Only one span is wanted from the lines below: from the one with "Все характеристики" up to and including the one with "Ata de Posse". Copy it exactly, without images.

» Data listing
□ □ □ □
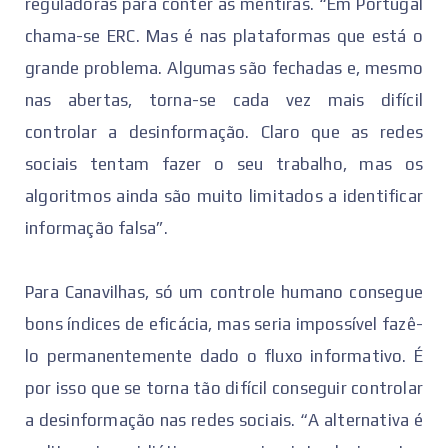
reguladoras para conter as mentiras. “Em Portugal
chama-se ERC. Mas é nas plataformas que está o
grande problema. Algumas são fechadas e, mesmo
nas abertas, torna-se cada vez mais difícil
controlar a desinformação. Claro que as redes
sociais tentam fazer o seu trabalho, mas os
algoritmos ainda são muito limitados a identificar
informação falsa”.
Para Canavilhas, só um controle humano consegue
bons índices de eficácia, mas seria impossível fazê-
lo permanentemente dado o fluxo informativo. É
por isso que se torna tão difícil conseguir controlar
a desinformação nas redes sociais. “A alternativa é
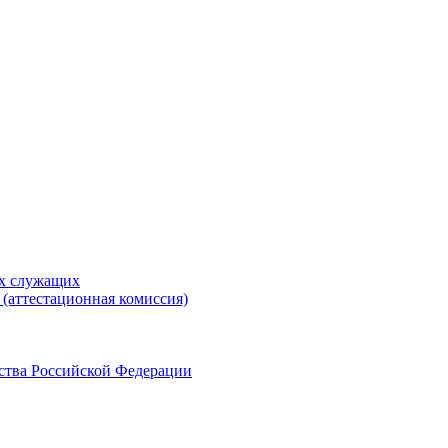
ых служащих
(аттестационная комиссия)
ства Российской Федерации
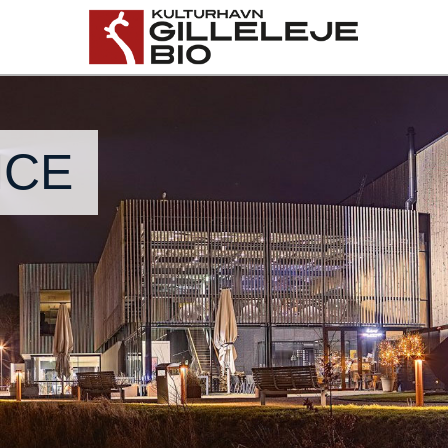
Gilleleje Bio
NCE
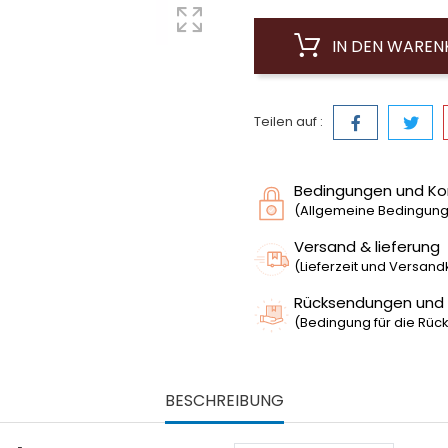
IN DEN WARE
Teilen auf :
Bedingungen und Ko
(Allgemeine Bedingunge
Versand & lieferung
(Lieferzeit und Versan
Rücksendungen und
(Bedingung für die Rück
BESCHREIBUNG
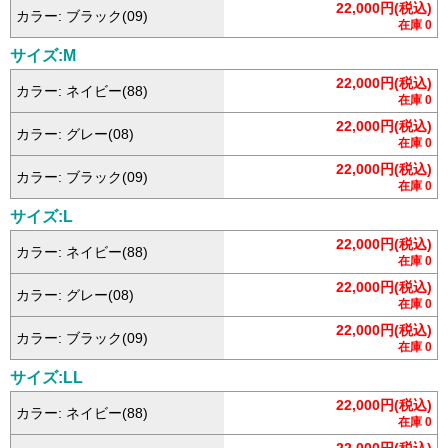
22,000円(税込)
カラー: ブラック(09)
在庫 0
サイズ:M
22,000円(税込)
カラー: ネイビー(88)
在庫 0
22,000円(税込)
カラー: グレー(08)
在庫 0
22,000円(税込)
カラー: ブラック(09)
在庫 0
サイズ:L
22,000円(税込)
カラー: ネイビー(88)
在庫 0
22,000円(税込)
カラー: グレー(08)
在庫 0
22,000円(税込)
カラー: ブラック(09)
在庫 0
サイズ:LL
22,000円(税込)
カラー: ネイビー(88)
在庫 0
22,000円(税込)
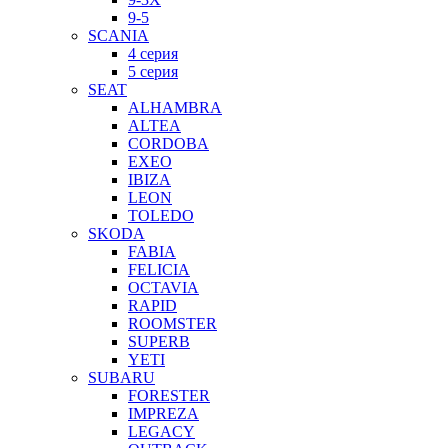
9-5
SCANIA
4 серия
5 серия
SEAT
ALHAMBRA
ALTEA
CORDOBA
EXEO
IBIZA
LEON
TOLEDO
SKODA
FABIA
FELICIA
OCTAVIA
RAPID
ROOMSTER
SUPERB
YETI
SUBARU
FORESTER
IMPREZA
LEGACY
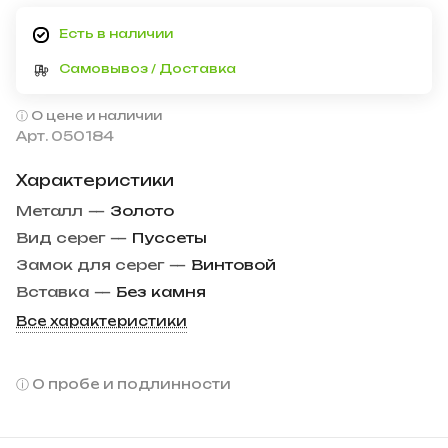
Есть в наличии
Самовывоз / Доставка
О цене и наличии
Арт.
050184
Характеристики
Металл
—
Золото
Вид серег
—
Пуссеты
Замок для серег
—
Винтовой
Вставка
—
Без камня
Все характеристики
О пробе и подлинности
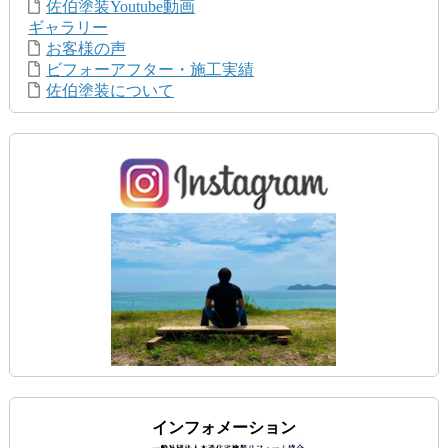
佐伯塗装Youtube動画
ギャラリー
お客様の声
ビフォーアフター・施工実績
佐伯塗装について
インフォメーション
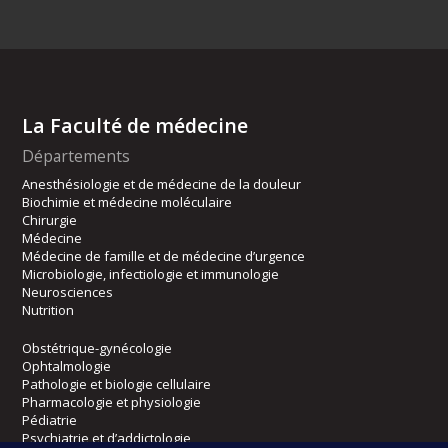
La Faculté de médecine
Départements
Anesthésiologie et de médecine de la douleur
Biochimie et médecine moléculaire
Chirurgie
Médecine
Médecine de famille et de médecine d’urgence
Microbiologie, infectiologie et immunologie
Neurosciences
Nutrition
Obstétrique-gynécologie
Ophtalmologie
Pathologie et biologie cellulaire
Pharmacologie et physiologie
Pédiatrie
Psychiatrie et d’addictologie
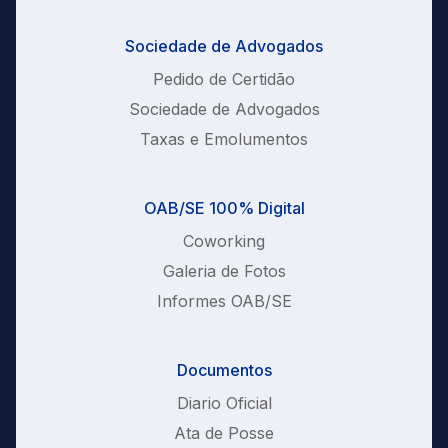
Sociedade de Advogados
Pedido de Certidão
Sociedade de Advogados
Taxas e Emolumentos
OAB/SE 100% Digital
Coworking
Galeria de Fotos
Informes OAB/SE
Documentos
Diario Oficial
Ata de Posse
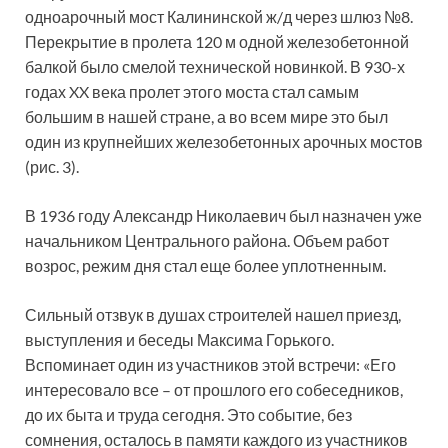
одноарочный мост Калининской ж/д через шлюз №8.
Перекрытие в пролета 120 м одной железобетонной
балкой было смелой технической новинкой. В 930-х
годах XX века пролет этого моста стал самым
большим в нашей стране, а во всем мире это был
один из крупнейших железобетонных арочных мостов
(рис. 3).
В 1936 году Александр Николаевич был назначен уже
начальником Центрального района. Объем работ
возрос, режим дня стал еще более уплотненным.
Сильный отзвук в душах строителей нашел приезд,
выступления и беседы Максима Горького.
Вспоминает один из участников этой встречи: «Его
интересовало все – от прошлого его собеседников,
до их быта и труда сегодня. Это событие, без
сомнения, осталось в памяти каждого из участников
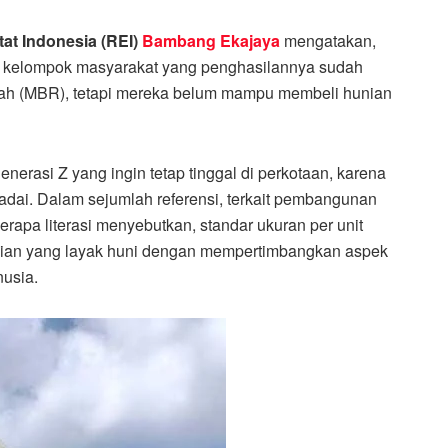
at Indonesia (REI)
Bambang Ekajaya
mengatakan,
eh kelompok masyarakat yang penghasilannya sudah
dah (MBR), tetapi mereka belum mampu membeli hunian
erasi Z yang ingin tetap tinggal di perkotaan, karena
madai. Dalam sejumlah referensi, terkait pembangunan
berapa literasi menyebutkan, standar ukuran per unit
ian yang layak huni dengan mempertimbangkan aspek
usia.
□ □ □ □
» Response to the exercise
Все характеристики
О пробе и подлинности
佐伯塗装Youtube動画
ギャラリー
お客様の声
ビフォーアフター・施工実績
佐伯塗装について
インフォメーション
La Faculté de médecine
Départements
Anesthésiologie et de médecine de la douleur
Biochimie et médecine moléculaire
Chirurgie
Médecine
Médecine de famille et de médecine d’urgence
Microbiologie, infectiologie et immunologie
Neurosciences
Nutrition
Obstétrique-gynécologie
Ophtalmologie
Pathologie et biologie cellulaire
Pharmacologie et physiologie
Pédiatrie
Psychiatrie et d’addictologie
Sociedade de Advogados
Pedido de Certidão
Sociedade de Advogados
Taxas e Emolumentos
OAB/SE 100% Digital
Coworking
Galeria de Fotos
Informes OAB/SE
Documentos
Diario Oficial
Ata de Posse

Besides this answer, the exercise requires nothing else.